* _Prompt_: Show every line in the records below that contains the word "another".

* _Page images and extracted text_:
⁂
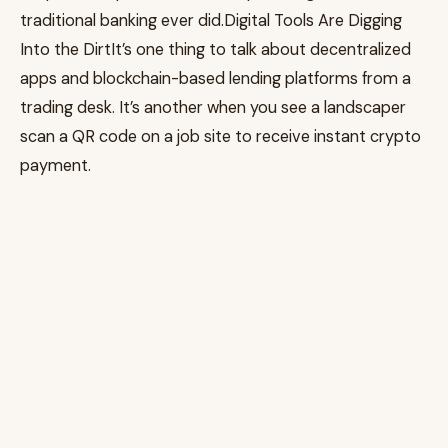
traditional banking ever did.Digital Tools Are Digging
Into the DirtIt’s one thing to talk about decentralized
apps and blockchain-based lending platforms from a
trading desk. It’s another when you see a landscaper
scan a QR code on a job site to receive instant crypto
payment.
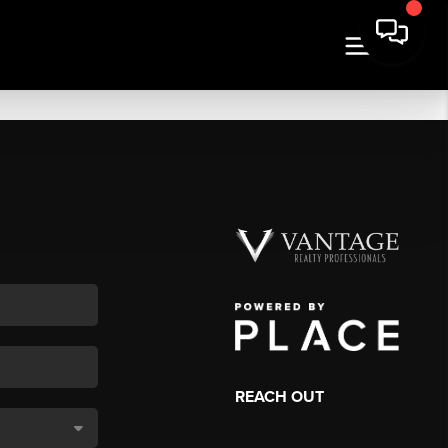
REACH OUT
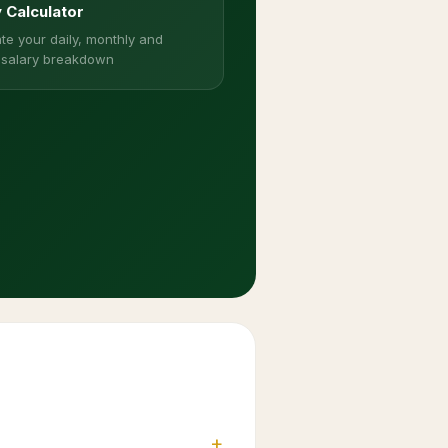
y Calculator
te your daily, monthly and
 salary breakdown
+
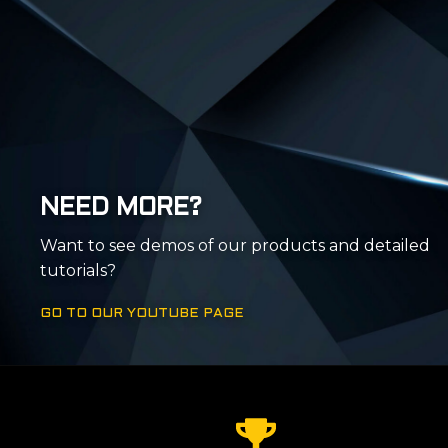
NEED MORE?
Want to see demos of our products and detailed
tutorials?
GO TO OUR YOUTUBE PAGE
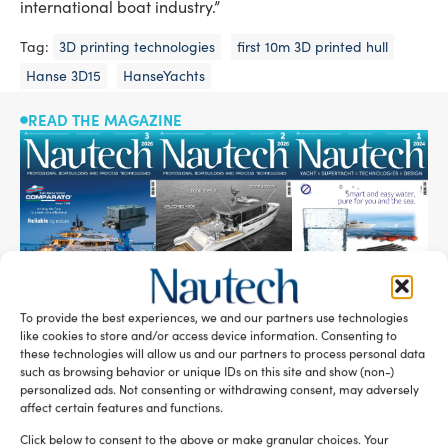
international boat industry.”
Tag:
3D printing technologies
first 10m 3D printed hull
Hanse 3D15
HanseYachts
READ THE MAGAZINE
To provide the best experiences, we and our partners use technologies
like cookies to store and/or access device information. Consenting to
these technologies will allow us and our partners to process personal data
SUBSCRIBE TO OUR NEWSLETTER
such as browsing behavior or unique IDs on this site and show (non-)
personalized ads. Not consenting or withdrawing consent, may adversely
affect certain features and functions.
Click below to consent to the above or make granular choices. Your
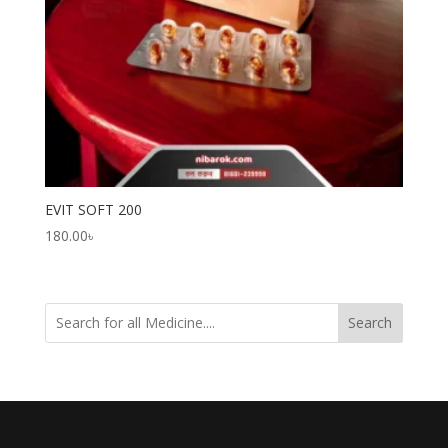
EVIT SOFT 200
180.00
৳
Search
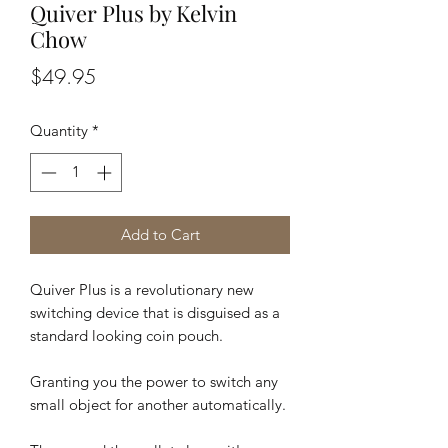
Quiver Plus by Kelvin
Chow
Price
$49.95
Quantity
*
Add to Cart
Quiver Plus is a revolutionary new
switching device that is disguised as a
standard looking coin pouch.
Granting you the power to switch any
small object for another automatically.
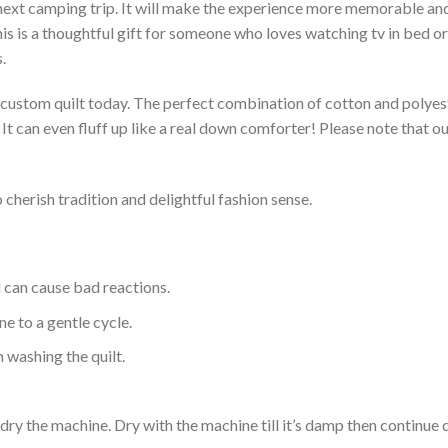
 next camping trip. It will make the experience more memorable and 
s is a thoughtful gift for someone who loves watching tv in bed or 
.
a custom quilt today. The perfect combination of cotton and polyest
. It can even fluff up like a real down comforter! Please note tha
 cherish tradition and delightful fashion sense.
d can cause bad reactions.
e to a gentle cycle.
 washing the quilt.
dry the machine. Dry with the machine till it’s damp then continue dr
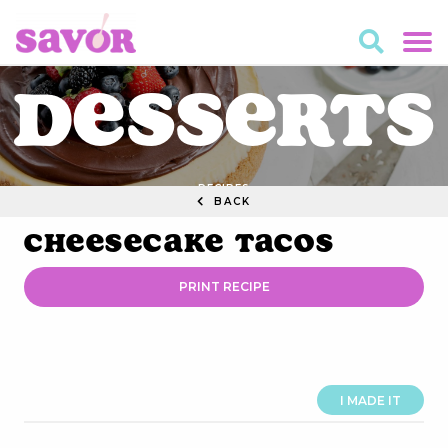
Desserts
RECIPES
BACK
Cheesecake Tacos
PRINT RECIPE
I MADE IT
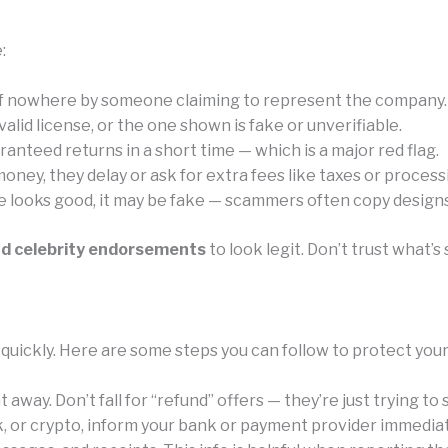
:
of nowhere by someone claiming to represent the company.
id license, or the one shown is fake or unverifiable.
anteed returns in a short time — which is a major red flag.
ney, they delay or ask for extra fees like taxes or process
e looks good, it may be fake — scammers often copy designs 
nd celebrity endorsements
to look legit. Don’t trust what
 quickly. Here are some steps you can follow to protect you
away. Don’t fall for “refund” offers — they’re just trying to
k, or crypto, inform your bank or payment provider immediat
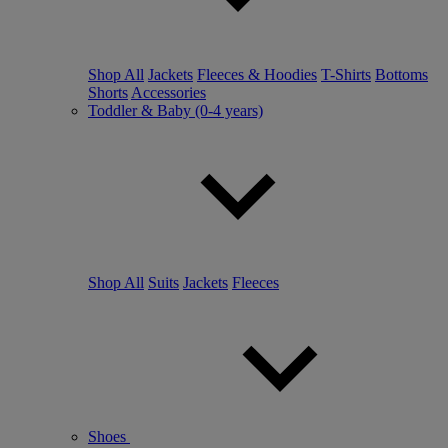
Shop All
Jackets
Fleeces & Hoodies
T-Shirts
Bottoms
Shorts
Accessories
Toddler & Baby (0-4 years)
Shop All
Suits
Jackets
Fleeces
Shoes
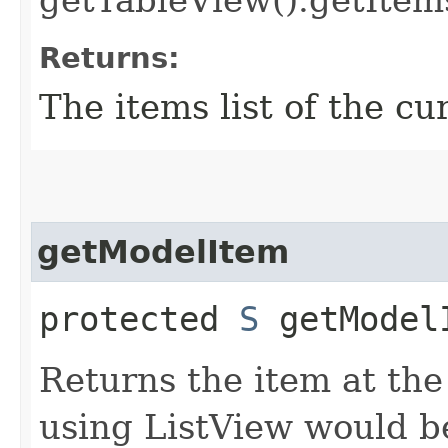
getTableView().getItems
Returns:
The items list of the cu
getModelItem
protected
S
getModelI
Returns the item at th
using ListView would b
⁂
* _Answer box_:
trading desk. It’s another when you see a landscaper
small object for another automatically.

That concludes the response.